> **EXTRACTED INFORMATION**
• • • • • • •

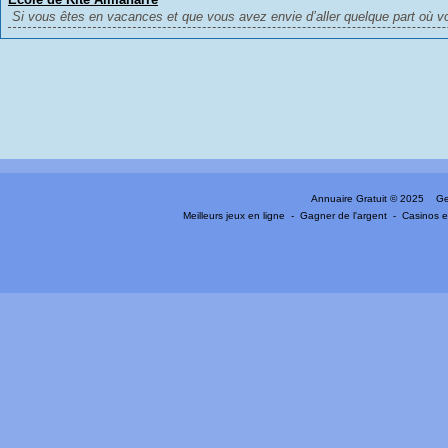
Si vous êtes en vacances et que vous avez envie d’aller quelque part où vo
Annuaire Gratuit
© 2025 Gen
Meilleurs jeux en ligne
-
Gagner de l'argent
-
Casinos e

• • • • • • •

> **EXERCISE DESCRIPTION**
Using the records above, please repeat the line with "Meilleurs jeux en ligne" and every line after it exactly, and give no other text.

> **WRITTEN SOLUTION**
Meilleurs jeux en ligne
-
Gagner de l'argent
-
Casinos e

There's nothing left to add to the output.